Scientists now believe that each individual has a genetically determined weight range spanning perhaps 30 pounds. Those who force their weight below nature’s preassigned levels become hungrier and eat more; several studies also show that their metabolisms slow in a variety of ways as the body tries to conserve energy and regain weight. People trying to exceed their weight range face the opposite situation: eating becomes unappealing, and their metabolisms shift into high gear.

The body’s determination to maintain its composition is why a person can skip a meal, or even fast for short periods, without losing weight. It’s also why burning an extra 100 calories a day will not alter the verdict on the bathroom scales. Struggling against the brain’s innate calorie counters, even strong-willed dieters make up for calories lost on one day with a few extra bites on the next. And they never realize it. “The system operates with 99.6 percent precision,” Dr. Friedman said.

The temptations of our environment — the sedentary living, the ready supply of rich food — may not be entirely to blame for rising obesity rates. In fact, new research suggests that the environment that most strongly influences body composition may be the very first one anybody experiences: the womb.
According to several animal studies, conditions during pregnancy, including the mother’s diet, may determine how fat the offspring are as adults. Human studies have shown that women who eat little in pregnancy, surprisingly, more often have children who grow into fat adults. More than a dozen studies have found that children are more likely to be fat if their mothers smoke during pregnancy.

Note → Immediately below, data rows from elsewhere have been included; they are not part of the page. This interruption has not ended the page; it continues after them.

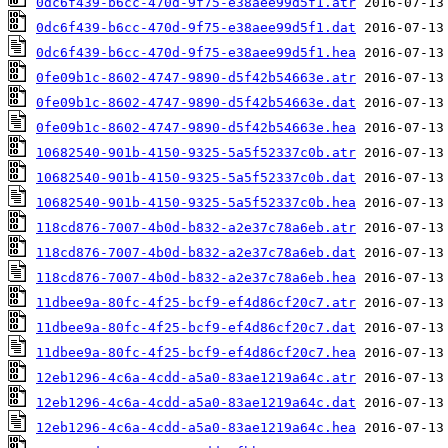
0dc6f439-b6cc-470d-9f75-e38aee99d5f1.atr
0dc6f439-b6cc-470d-9f75-e38aee99d5f1.dat
0dc6f439-b6cc-470d-9f75-e38aee99d5f1.hea
0fe09b1c-8602-4747-9890-d5f42b54663e.atr
0fe09b1c-8602-4747-9890-d5f42b54663e.dat
0fe09b1c-8602-4747-9890-d5f42b54663e.hea
10682540-901b-4150-9325-5a5f52337c0b.atr
10682540-901b-4150-9325-5a5f52337c0b.dat
10682540-901b-4150-9325-5a5f52337c0b.hea
118cd876-7007-4b0d-b832-a2e37c78a6eb.atr
118cd876-7007-4b0d-b832-a2e37c78a6eb.dat
118cd876-7007-4b0d-b832-a2e37c78a6eb.hea
11dbee9a-80fc-4f25-bcf9-ef4d86cf20c7.atr
11dbee9a-80fc-4f25-bcf9-ef4d86cf20c7.dat
11dbee9a-80fc-4f25-bcf9-ef4d86cf20c7.hea
12eb1296-4c6a-4cdd-a5a0-83ae1219a64c.atr
12eb1296-4c6a-4cdd-a5a0-83ae1219a64c.dat
12eb1296-4c6a-4cdd-a5a0-83ae1219a64c.hea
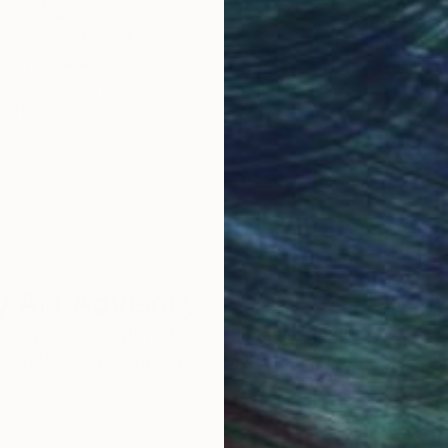
obal Selection of
Satisfaction Guara
Original Art
Our 14-day satisfa
ore an unparalleled
guarantee allows y
work selection from
buy with confiden
round the world.
 Art Advisory
rvice pairs you with a knowledgeable curator who
seamless, stress-free process to find artwork that
.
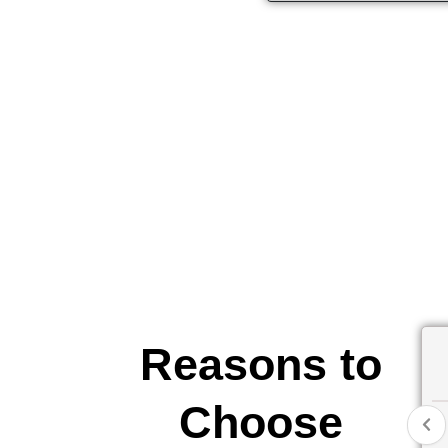
Reasons to
Choose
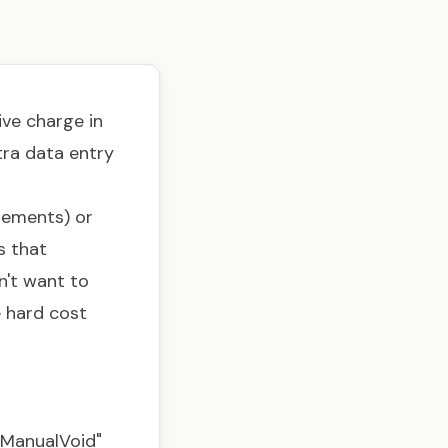
ve charge in
tra data entry
sements) or
s that
n't want to
e hard cost
"ManualVoid"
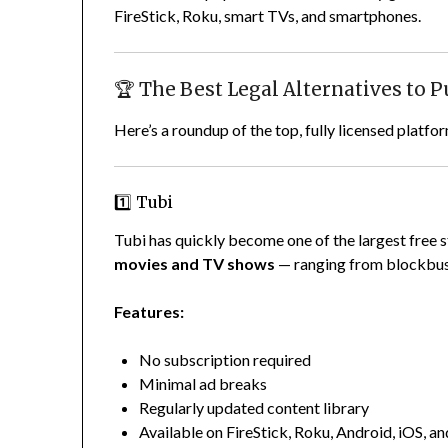
FireStick, Roku, smart TVs, and smartphones.
🏆 The Best Legal Alternatives to P
Here’s a roundup of the top, fully licensed plat
1️⃣ Tubi
Tubi has quickly become one of the largest free s
movies and TV shows
— ranging from blockbust
Features:
No subscription required
Minimal ad breaks
Regularly updated content library
Available on FireStick, Roku, Android, iOS, a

I always felt that the guidelines about 'what' to eat were going in the wrong direction. It always seemed that the sedentary lifestyle was the culprit from my perspective. Within 2-3 generations, people went from an agricultural or even urban lifestyle that required a lot of walking or moving around in general. The advent of cars and cities not designed for walking or even mass transportation was an initial step away from routine movement just to get through your typical day. Factor in the type of work we moved to (office/seated) and home entertainment, and it becomes a bit clearer about the imbalance. How often do we comment on how kids today play inside vs the days when they ran from home as soon as mom and dad weren't looking?

Now, if they could only figure out a way to tell us our perfect weight range, we could remove one more stress factor from our daily lives.